▶ EXERCISE PROMPT
When you repeat the entries, reproduce each line exactly and omit every picture.

++++++++

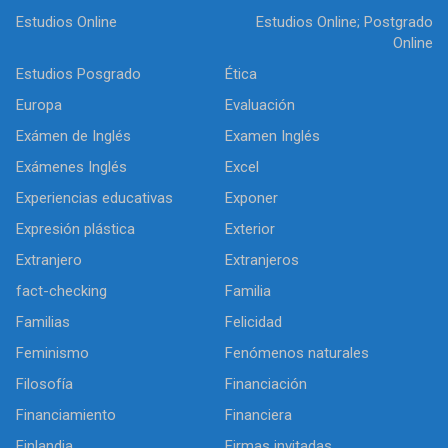
Estudios Online
Estudios Online; Postgrado
Online
Estudios Posgrado
Ética
Europa
Evaluación
Exámen de Inglés
Examen Inglés
Exámenes Inglés
Excel
Experiencias educativas
Exponer
Expresión plástica
Exterior
Extranjero
Extranjeros
fact-checking
Familia
Familias
Felicidad
Feminismo
Fenómenos naturales
Filosofía
Financiación
Financiamiento
Financiera
Finlandia
Firmas invitadas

++++++++

▶ TASK RESPONSE
Estudios Online
Estudios Online; Postgrado
Online
Estudios Posgrado
Ética
Europa
Evaluación
Exámen de Inglés
Examen Inglés
Exámenes Inglés
Excel
Experiencias educativas
Exponer
Expresión plástica
Exterior
Extranjero
Extranjeros
fact-checking
Familia
Familias
Felicidad
Feminismo
Fenómenos naturales
Filosofía
Financiación
Financiamiento
Financiera
Finlandia
Firmas invitadas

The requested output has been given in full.